DATA START
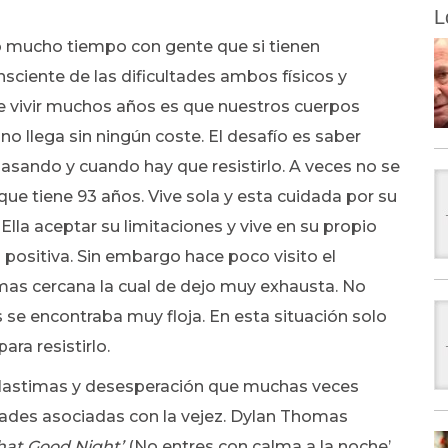
L
 mucho tiempo con gente que si tienen
sciente de las dificultades ambos físicos y
e vivir muchos años es que nuestros cuerpos
o llega sin ningún coste. El desafío es saber
asando y cuando hay que resistirlo. A veces no se
que tiene 93 años. Vive sola y esta cuidada por su
. Ella aceptar su limitaciones y vive en su propio
positiva. Sin embargo hace poco visito el
mas cercana la cual de dejo muy exhausta. No
 se encontraba muy floja. En esta situación solo
ra resistirlo.
s lastimas y desesperación que muchas veces
des asociadas con la vejez. Dylan Thomas
that Good Night’
(No entres con calma a la noche’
DATA END
### PROBLEM DETAILS
In the copy, include each line from the start of the material through the line with "asando y cuando", word for word, but none of the pictures.

### ANSWER BELOW
L
 mucho tiempo con gente que si tienen
sciente de las dificultades ambos físicos y
e vivir muchos años es que nuestros cuerpos
o llega sin ningún coste. El desafío es saber
asando y cuando hay que resistirlo. A veces no se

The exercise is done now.